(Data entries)
▽

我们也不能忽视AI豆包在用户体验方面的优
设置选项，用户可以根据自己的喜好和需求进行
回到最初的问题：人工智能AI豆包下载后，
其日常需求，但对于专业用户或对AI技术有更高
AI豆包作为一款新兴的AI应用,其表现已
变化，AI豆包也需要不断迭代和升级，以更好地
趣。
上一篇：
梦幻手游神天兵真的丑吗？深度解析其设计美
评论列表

△

To do: Transcribe, in full, each record that appears above.

Task response:
我们也不能忽视AI豆包在用户体验方面的优
设置选项，用户可以根据自己的喜好和需求进行
回到最初的问题：人工智能AI豆包下载后，
其日常需求，但对于专业用户或对AI技术有更高
AI豆包作为一款新兴的AI应用,其表现已
变化，AI豆包也需要不断迭代和升级，以更好地
趣。
上一篇：
梦幻手游神天兵真的丑吗？深度解析其设计美
评论列表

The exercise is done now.